When the towers collapsed, at first I thought that all I had seen was the destruction of inanimate structures, and symbols of US economic hegemony in the world. Given my political views, that seemed like something to celebrate! It was tragic, of course, that so many people must have died in the actual impact, and that was not something to celebrate, and I would never have bought the destruction at that cost, but at the same time it seemed like a great symbolic blow.

Only after listening to the news anchors' explanations subsequently did I realise that I had seen on my television screen an event that involved the deaths of thousands of people at once (at that stage, they were still talking in terms of around 6,000 possible casualties, later the true figure turned out to be about half that), and that it was a hideous tragedy of immense proportions.

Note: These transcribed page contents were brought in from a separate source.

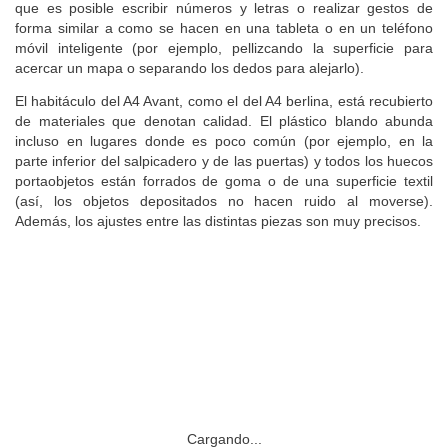
que es posible escribir números y letras o realizar gestos de
forma similar a como se hacen en una tableta o en un teléfono
móvil inteligente (por ejemplo, pellizcando la superficie para
acercar un mapa o separando los dedos para alejarlo).
El habitáculo del A4 Avant, como el del A4 berlina, está recubierto
de materiales que denotan calidad. El plástico blando abunda
incluso en lugares donde es poco común (por ejemplo, en la
parte inferior del salpicadero y de las puertas) y todos los huecos
portaobjetos están forrados de goma o de una superficie textil
(así, los objetos depositados no hacen ruido al moverse).
Además, los ajustes entre las distintas piezas son muy precisos.
Cargando...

I felt sick that in that initial moment I had felt more joy than sorrow, because I had not understood that there could still be people alive in the buildings when they started to collapse. The destruction of an inanimate symbol might be celebrated, but the destruction of so many lives could never be, and that dissonance between what I had felt when I thought it was the first situation, and what I felt when I finally understood what the true situation was, remains painful for me, along with the sympathetic pain for those who lost loved ones in the tragedy.

Later that day, I had to take the dog for a walk - some things need doing whatever has happened in the rest of the world. As I was walking out to the common, a bright rainbow shone overhead - a phenomenon so often taken as a symbol of hope or divine intervention in the myths and beliefs of our forefathers. It was astonishingly beautiful and quite jarring in contrast to the feelings I carried with me from the news that had been broadcast to my home, and the feelings that resulted from it. All I could think of was to wish that that symbol had been sent where it was needed most, to the people of New York and Washington DC.

That evening, I logged on and discussion had already started in various email discussion groups I was in. I made, even at that early stage, the prediction that many many more people would be killed this time by US and British forces, as a consequence of the terrorists' actions. At that stage, I was still supremely sceptical that it even was terrorism, and the conspiracy theories about using it as a pretext for war were already surfacing in my mind (I now think that there probably was not a conspiracy, but I am always suspicious of official explanations). At that point, the media speculation was still focussed on Palestinian terrorism (fuelled by the fact that there was news footage of Palestinians celebrating the attack), and I was sure that thousands more would die in revenge attacks, that Israel would use it as a pretext for punitive activities against the Palestinian people, and that the tragedy had only just begun.

That was how my day ended: with the anticipation of greater tragedy still to come, not on US soil, but in the Middle East. When the names of Al Qaida, Taliban and Afghanistan (and from US sources, Iraq and Saddam Hussein) started to emerge as the assumed culprits, it became clear where the further deaths I had predicted on the evening of September 11th 2001 would take place.